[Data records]
★ ★ ★

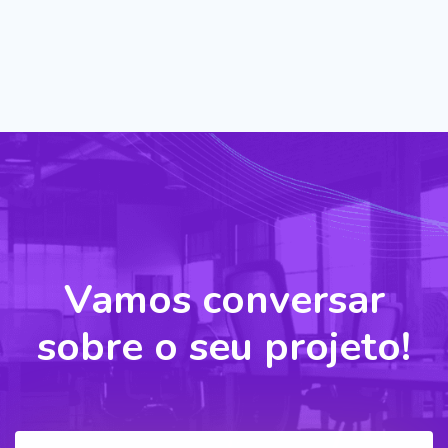
Vamos conversar
sobre o seu projeto!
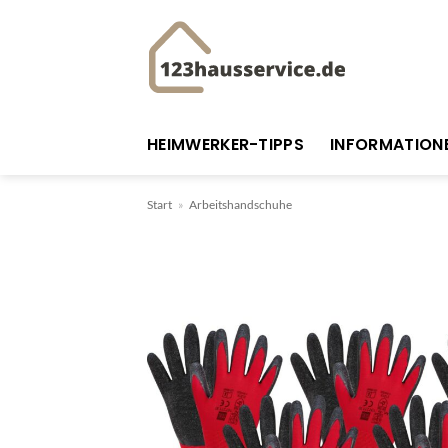
Zum
Inhalt
springen
HEIMWERKER-TIPPS
INFORMATION
Start
»
Arbeitshandschuhe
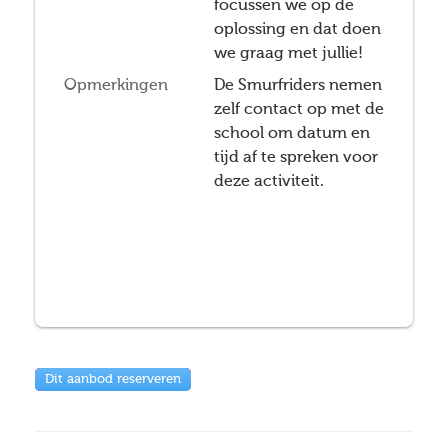
focussen we op de
oplossing en dat doen
we graag met jullie!
Opmerkingen
De Smurfriders nemen
zelf contact op met de
school om datum en
tijd af te spreken voor
deze activiteit.
Dit aanbod reserveren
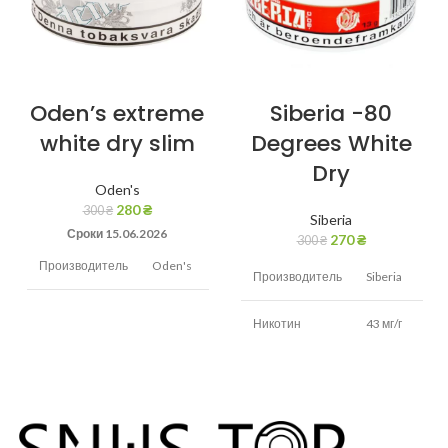
Oden’s extreme
Siberia -80
white dry slim
Degrees White
Dry
Oden's
280
₴
300
₴
Siberia
Сроки 15.06.2026
270
₴
300
₴
Производитель
Oden's
Производитель
Siberia
Никотин
22 мг/г
Никотин
43 мг/г
Вкус
Холодок,мята
Вкус
Табак,мята
Вид снюса
Сухой
Вид снюса
сухой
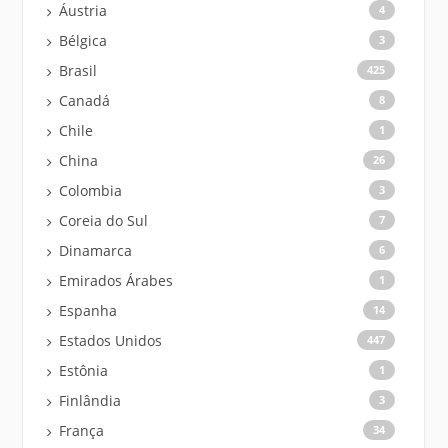
Áustria
4
Bélgica
3
Brasil
425
Canadá
8
Chile
1
China
26
Colombia
3
Coreia do Sul
7
Dinamarca
6
Emirados Árabes
1
Espanha
14
Estados Unidos
447
Estônia
1
Finlândia
3
França
34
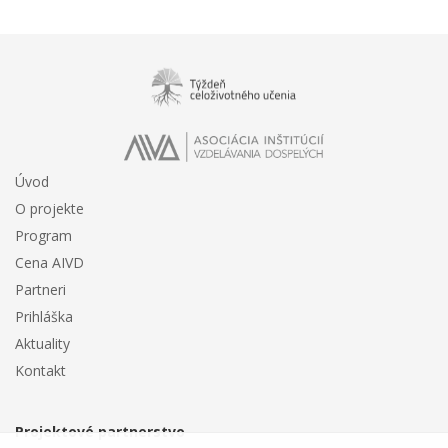
Úvod
O projekte
Program
Cena AIVD
Partneri
Prihláška
Aktuality
Kontakt
Projektové partnerstvo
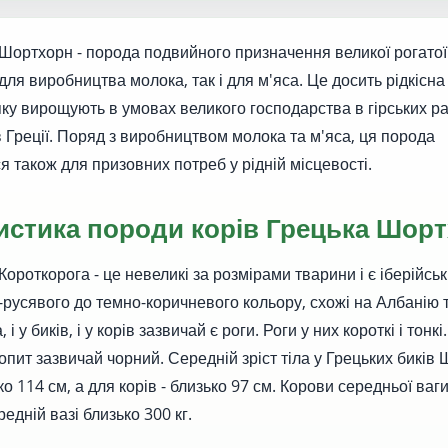
Шортхорн - порода подвийного призначення великої рогатої 
для виробництва молока, так і для м'яса. Це досить рідкісна
 яку вирощують в умовах великого господарства в гірських ра
в Греції. Поряд з виробництвом молока та м'яса, ця порода
я також для призовних потреб у рідній місцевості.
истика породи корів Грецька Шор
ороткорога - це невеликі за розмірами тварини і є іберійсь
о-русявого до темно-коричневого кольору, схожі на Албанію т
і у биків, і у корів зазвичай є роги. Роги у них короткі і тонкі. 
копит зазвичай чорний. Середній зріст тіла у Грецьких биків
о 114 см, а для корів - близько 97 см. Корови середньої ваги
редній вазі близько 300 кг.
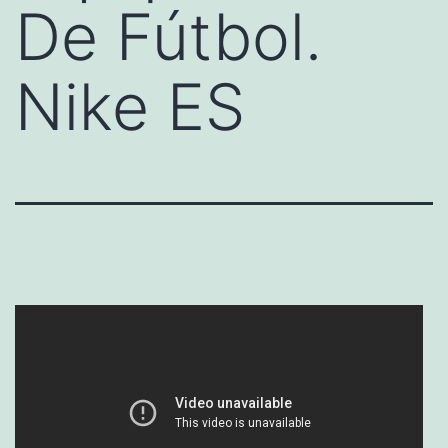
De Fútbol.
Nike ES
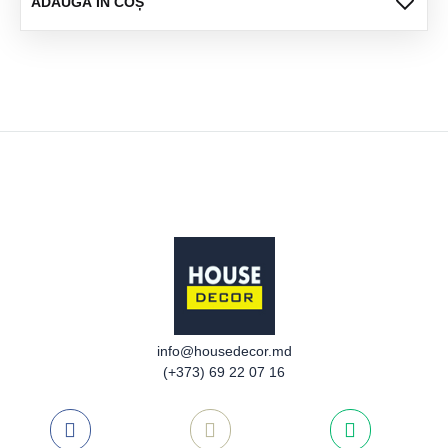
ADA
ADAUGĂ ÎN COȘ
LA
FAV
info@housedecor.md
(+373) 69 22 07 16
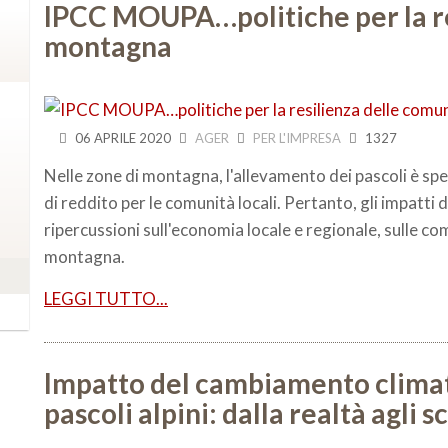
IPCC MOUPA…politiche per la re
montagna
06 APRILE 2020
AGER
PER L'IMPRESA
1327
Nelle zone di montagna, l'allevamento dei pascoli è spess
di reddito per le comunità locali. Pertanto, gli impatt
ripercussioni sull'economia locale e regionale, sulle com
montagna.
LEGGI TUTTO...
Impatto del cambiamento climati
pascoli alpini: dalla realtà agli s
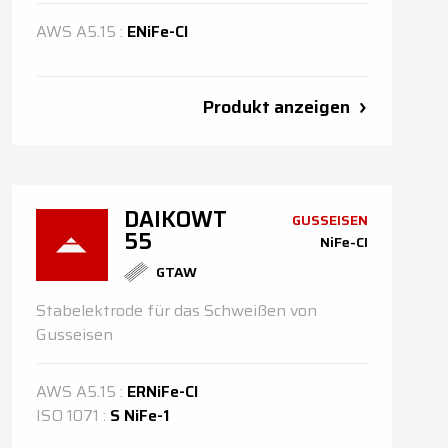
AWS
A5.15
:
ENiFe-Cl
Produkt anzeigen
DAIKOWT
GUSSEISEN
55
NiFe-CI
GTAW
Stabelektrode für das Schweißen von
Gusseisen
AWS
A5.15
:
ERNiFe-Cl
ISO
1071
:
S NiFe-1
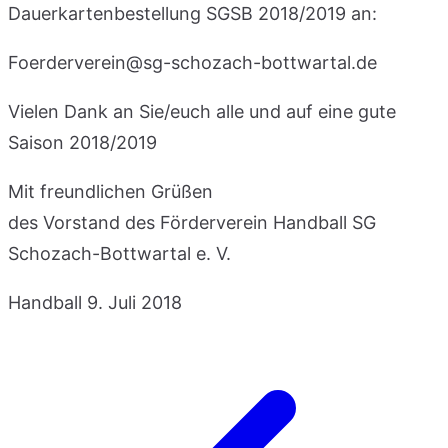
Dauerkartenbestellung SGSB 2018/2019 an:
Foerderverein@sg-schozach-bottwartal.de
Vielen Dank an Sie/euch alle und auf eine gute
Saison 2018/2019
Mit freundlichen Grüßen
des Vorstand des Förderverein Handball SG
Schozach-Bottwartal e. V.
Handball
9. Juli 2018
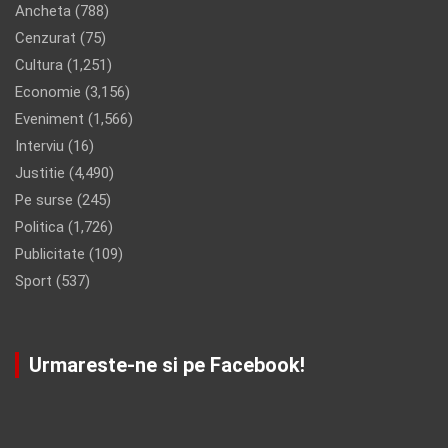
Ancheta
(788)
Cenzurat
(75)
Cultura
(1,251)
Economie
(3,156)
Eveniment
(1,566)
Interviu
(16)
Justitie
(4,490)
Pe surse
(245)
Politica
(1,726)
Publicitate
(109)
Sport
(537)
Urmareste-ne si pe Facebook!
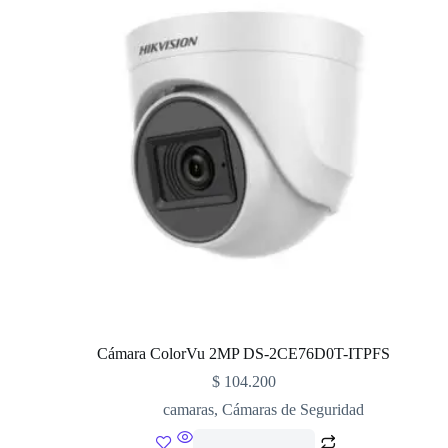
Cámara ColorVu 2MP DS-2CE76D0T-ITPFS
$
104.200
camaras
,
Cámaras de Seguridad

★ ★ ★

#### [What you should do]
Both boundary lines included, write out word for word only the lines above from the one containing "LEGGI TUTTO..." to the one containing "Vielen Dank an", leaving out any pictures.

#### [Reply]
LEGGI TUTTO...
Impatto del cambiamento climati
pascoli alpini: dalla realtà agli s
AWS
A5.15
:
ENiFe-Cl
Produkt anzeigen
DAIKOWT
GUSSEISEN
55
NiFe-CI
GTAW
Stabelektrode für das Schweißen von
Gusseisen
AWS
A5.15
:
ERNiFe-Cl
ISO
1071
:
S NiFe-1
Dauerkartenbestellung SGSB 2018/2019 an:
Foerderverein@sg-schozach-bottwartal.de
Vielen Dank an Sie/euch alle und auf eine gute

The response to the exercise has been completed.